* RECORDS FOR THIS EXERCISE
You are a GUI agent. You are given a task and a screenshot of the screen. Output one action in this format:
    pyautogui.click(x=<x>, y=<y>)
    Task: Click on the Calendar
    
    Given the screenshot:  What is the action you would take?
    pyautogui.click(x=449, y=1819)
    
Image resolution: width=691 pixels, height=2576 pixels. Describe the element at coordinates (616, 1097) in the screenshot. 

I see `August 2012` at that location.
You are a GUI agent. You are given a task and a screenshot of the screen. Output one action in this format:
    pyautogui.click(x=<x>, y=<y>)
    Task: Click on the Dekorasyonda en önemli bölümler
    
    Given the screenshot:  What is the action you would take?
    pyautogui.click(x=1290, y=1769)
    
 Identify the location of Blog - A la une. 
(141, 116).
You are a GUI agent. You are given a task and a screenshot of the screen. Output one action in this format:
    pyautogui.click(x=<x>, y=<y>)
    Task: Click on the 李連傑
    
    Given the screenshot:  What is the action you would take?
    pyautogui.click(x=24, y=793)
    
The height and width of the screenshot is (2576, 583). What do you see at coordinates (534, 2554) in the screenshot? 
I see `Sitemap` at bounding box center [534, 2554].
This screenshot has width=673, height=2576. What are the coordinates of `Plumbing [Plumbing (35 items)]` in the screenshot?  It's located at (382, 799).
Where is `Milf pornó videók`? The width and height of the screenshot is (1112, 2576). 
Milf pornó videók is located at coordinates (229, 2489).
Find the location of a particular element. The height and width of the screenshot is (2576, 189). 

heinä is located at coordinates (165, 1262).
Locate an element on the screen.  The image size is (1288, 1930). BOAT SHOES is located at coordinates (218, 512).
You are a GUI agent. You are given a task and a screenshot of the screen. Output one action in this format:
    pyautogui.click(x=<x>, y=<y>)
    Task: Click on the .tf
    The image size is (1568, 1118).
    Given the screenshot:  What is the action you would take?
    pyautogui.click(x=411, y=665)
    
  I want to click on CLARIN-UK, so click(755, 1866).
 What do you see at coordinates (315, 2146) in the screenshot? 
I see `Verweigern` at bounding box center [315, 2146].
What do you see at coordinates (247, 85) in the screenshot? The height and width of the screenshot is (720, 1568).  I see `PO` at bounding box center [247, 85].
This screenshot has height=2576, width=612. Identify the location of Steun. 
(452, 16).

* WHAT NEEDS TO BE DONE
Reproduce exactly the line that contains "What do you see at coordinates (315, 2146)" together with each line after it to the end of the entries; include no other lines.

* SOLUTION
 What do you see at coordinates (315, 2146) in the screenshot? 
I see `Verweigern` at bounding box center [315, 2146].
What do you see at coordinates (247, 85) in the screenshot? The height and width of the screenshot is (720, 1568).  I see `PO` at bounding box center [247, 85].
This screenshot has height=2576, width=612. Identify the location of Steun. 
(452, 16).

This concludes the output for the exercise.